++++ Supplied records ++++
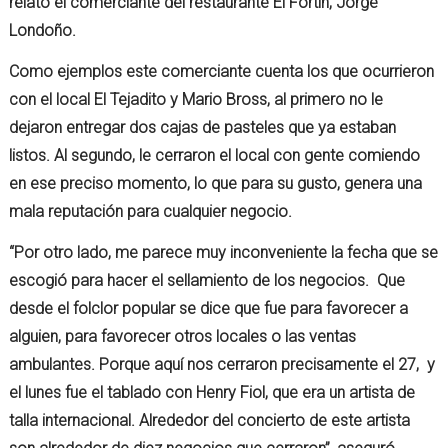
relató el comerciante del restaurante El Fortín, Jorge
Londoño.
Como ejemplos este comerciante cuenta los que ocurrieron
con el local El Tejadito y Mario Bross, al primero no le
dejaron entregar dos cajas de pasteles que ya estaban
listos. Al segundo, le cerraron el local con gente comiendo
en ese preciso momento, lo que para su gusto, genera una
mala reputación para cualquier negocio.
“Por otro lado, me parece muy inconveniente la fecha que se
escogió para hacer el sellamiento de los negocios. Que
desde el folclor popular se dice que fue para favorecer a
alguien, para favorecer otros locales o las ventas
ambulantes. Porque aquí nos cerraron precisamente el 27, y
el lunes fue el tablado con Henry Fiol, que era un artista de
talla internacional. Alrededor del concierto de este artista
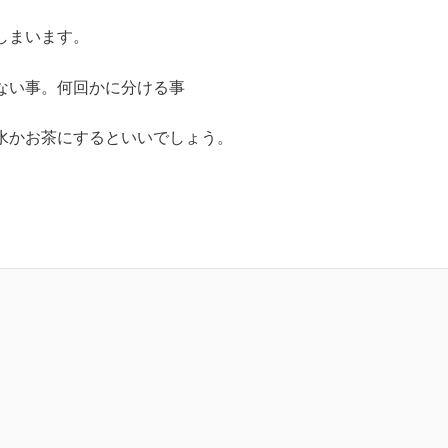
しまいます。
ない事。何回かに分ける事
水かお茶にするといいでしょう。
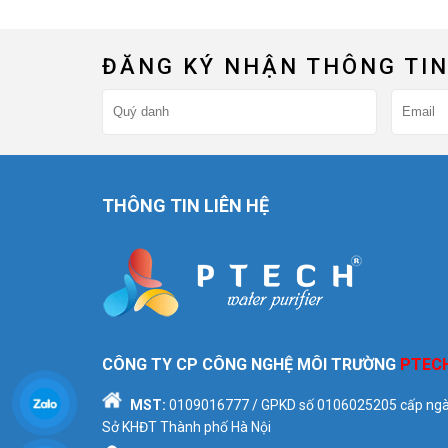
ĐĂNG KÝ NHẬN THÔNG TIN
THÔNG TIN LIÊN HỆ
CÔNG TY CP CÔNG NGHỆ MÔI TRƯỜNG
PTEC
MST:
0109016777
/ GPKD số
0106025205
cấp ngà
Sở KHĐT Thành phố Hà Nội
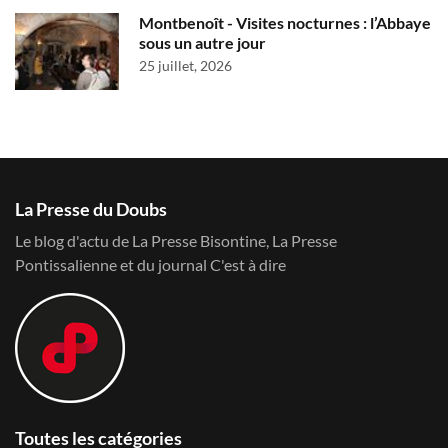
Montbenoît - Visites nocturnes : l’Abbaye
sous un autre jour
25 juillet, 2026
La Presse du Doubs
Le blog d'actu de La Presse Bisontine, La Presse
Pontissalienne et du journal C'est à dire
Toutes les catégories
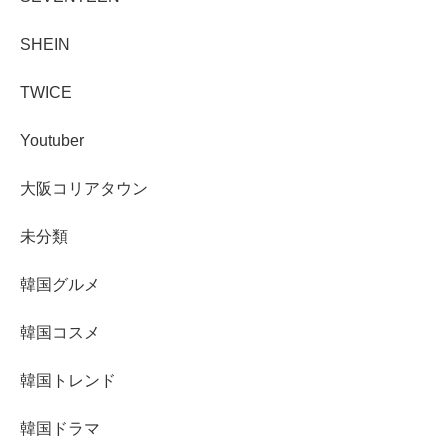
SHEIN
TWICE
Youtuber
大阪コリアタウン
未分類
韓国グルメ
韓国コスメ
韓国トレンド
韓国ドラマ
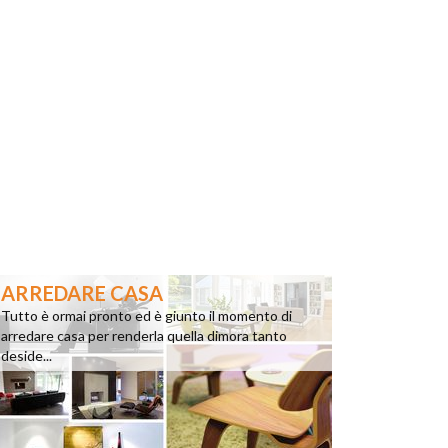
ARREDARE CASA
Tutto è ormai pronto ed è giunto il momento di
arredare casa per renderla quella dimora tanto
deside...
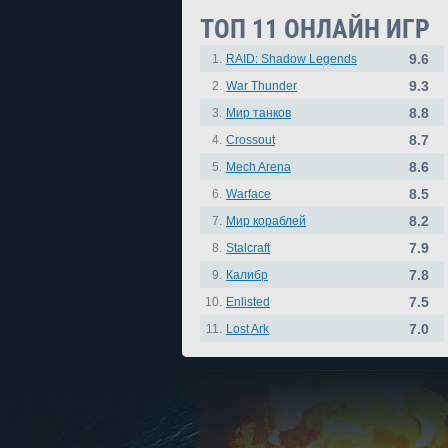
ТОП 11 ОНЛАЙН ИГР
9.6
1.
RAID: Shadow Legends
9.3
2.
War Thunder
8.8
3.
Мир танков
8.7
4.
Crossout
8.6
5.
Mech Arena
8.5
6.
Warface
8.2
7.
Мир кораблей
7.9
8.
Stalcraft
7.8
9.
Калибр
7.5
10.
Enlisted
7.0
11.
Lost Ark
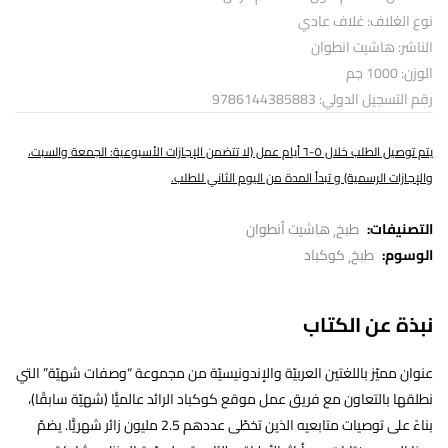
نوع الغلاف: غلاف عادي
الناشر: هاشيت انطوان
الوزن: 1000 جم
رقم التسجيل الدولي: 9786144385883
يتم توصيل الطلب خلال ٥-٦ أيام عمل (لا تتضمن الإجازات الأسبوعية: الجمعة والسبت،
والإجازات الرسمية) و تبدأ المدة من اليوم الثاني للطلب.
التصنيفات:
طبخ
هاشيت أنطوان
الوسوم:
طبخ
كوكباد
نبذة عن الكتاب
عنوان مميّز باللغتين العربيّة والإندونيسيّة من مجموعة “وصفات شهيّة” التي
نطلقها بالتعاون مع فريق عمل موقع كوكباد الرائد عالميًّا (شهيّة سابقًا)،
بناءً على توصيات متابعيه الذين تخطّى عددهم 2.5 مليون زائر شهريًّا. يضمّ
++++
++++ Supplied records ++++
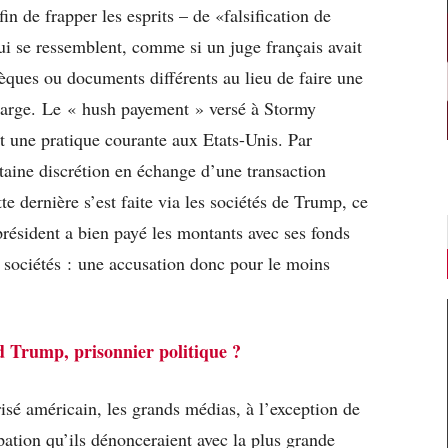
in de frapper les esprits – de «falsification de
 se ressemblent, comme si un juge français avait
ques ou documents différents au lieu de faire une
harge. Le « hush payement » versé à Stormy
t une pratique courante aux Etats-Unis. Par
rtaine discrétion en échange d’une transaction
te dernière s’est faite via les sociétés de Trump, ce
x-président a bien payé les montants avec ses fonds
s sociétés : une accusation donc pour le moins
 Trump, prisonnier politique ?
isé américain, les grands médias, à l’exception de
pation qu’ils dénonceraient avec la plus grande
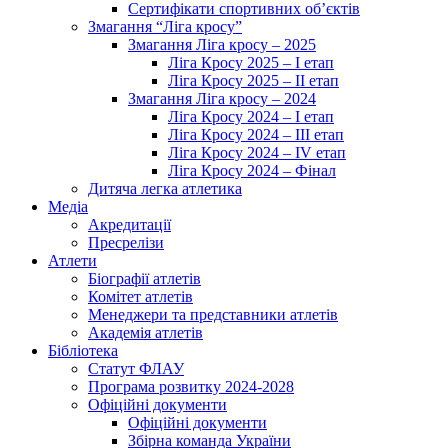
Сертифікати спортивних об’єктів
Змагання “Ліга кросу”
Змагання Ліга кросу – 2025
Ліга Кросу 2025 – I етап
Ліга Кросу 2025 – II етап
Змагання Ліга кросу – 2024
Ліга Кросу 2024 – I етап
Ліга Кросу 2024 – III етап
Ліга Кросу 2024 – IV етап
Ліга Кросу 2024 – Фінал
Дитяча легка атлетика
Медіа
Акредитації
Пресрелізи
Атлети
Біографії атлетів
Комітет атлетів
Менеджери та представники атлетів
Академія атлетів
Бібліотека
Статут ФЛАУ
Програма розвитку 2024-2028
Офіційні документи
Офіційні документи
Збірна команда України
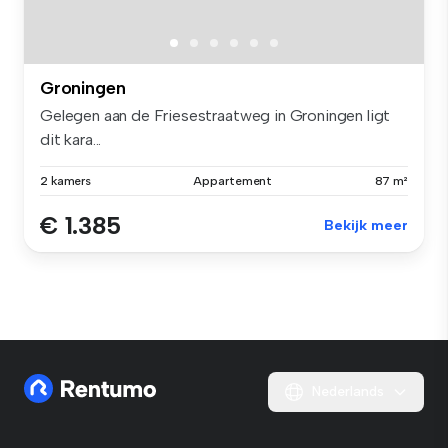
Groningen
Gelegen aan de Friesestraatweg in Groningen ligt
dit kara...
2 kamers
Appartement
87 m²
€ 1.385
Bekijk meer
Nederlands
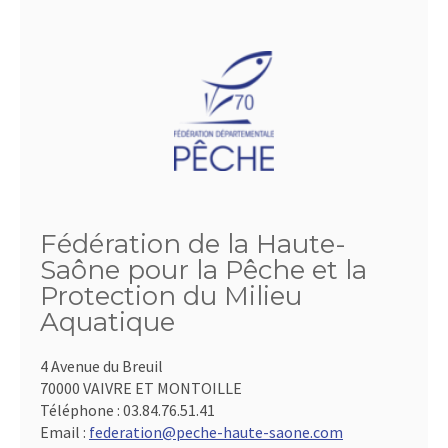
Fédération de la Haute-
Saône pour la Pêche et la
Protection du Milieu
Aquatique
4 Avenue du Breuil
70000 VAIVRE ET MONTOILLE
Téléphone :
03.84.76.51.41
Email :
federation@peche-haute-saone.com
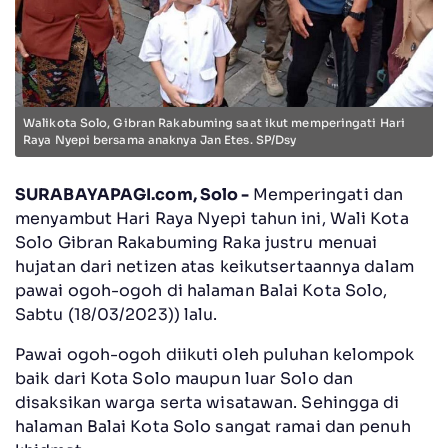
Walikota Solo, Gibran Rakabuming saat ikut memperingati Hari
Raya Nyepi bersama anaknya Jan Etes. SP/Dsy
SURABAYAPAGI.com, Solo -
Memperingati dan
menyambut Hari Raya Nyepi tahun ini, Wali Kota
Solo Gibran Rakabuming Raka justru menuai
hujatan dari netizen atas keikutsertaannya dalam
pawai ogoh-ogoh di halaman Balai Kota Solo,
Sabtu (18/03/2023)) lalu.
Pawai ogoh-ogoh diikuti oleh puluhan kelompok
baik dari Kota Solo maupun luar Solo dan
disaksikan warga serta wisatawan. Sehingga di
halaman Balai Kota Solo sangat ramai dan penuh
++++
++++ Supplied records ++++
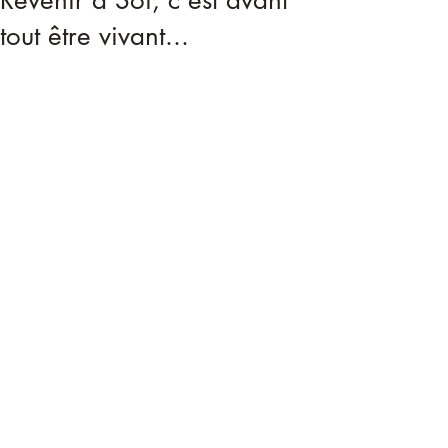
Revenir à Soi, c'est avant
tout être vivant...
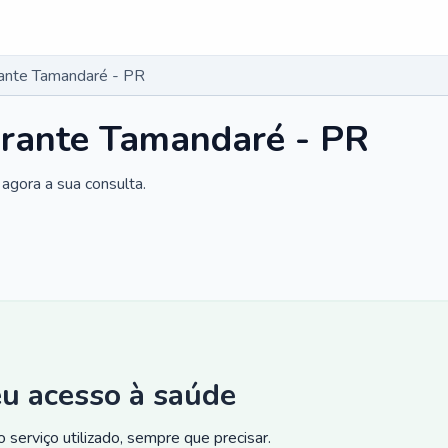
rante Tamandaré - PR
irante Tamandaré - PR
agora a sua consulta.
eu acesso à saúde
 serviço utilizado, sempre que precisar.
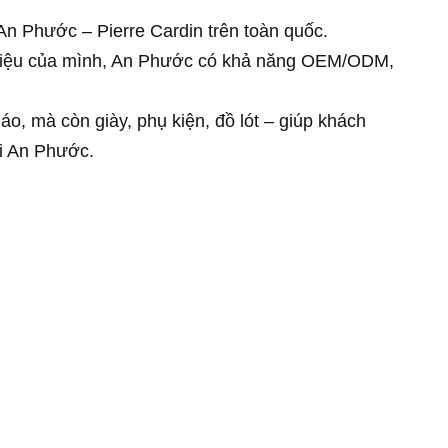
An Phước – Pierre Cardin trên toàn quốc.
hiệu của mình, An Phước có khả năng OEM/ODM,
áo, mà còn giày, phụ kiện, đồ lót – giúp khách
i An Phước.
++++
:: Aim of the task ::
Every line containing the string "Trump" is required; copy each such line from the data.

:: Answer to this exercise ::
te dernière s’est faite via les sociétés de Trump, ce
 Trump, prisonnier politique ?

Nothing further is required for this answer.